Task description - Report only the number of lines in the records that contain the word "ikan".

Collected data
>>>

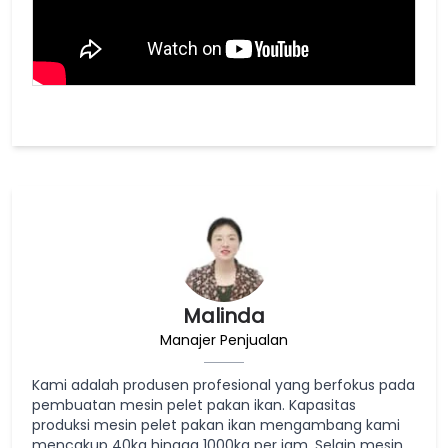
Malinda
Manajer Penjualan
Kami adalah produsen profesional yang berfokus pada
pembuatan mesin pelet pakan ikan. Kapasitas
produksi mesin pelet pakan ikan mengambang kami
mencakup 40kg hingga 1000kg per jam. Selain mesin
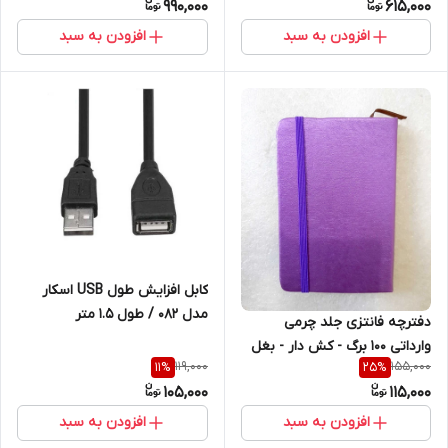
990,000
615,000
افزودن به سبد
افزودن به سبد
کابل افزایش طول USB اسکار
مدل 082 / طول 1.5 متر
دفترچه فانتزی جلد چرمی
وارداتی 100 برگ - کش دار - بغل
119,000
155,000
11
%
25
%
رنگین کمانی
105,000
115,000
افزودن به سبد
افزودن به سبد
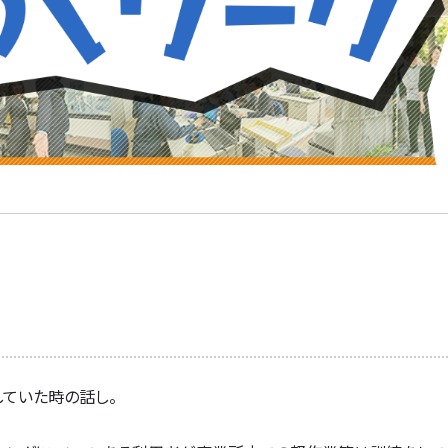
ていた時の話し。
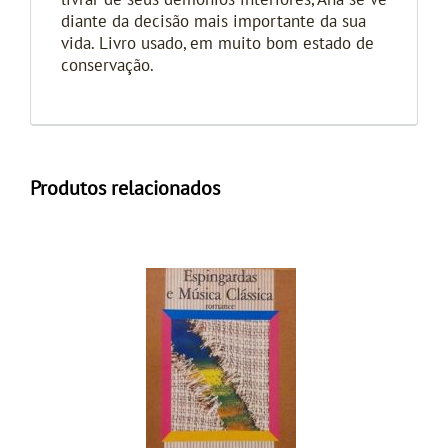
livrar de seus demônios interiores, Ana se vê
diante da decisão mais importante da sua
vida. Livro usado, em muito bom estado de
conservação.
Produtos relacionados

<<<

Solution to this exercise - 2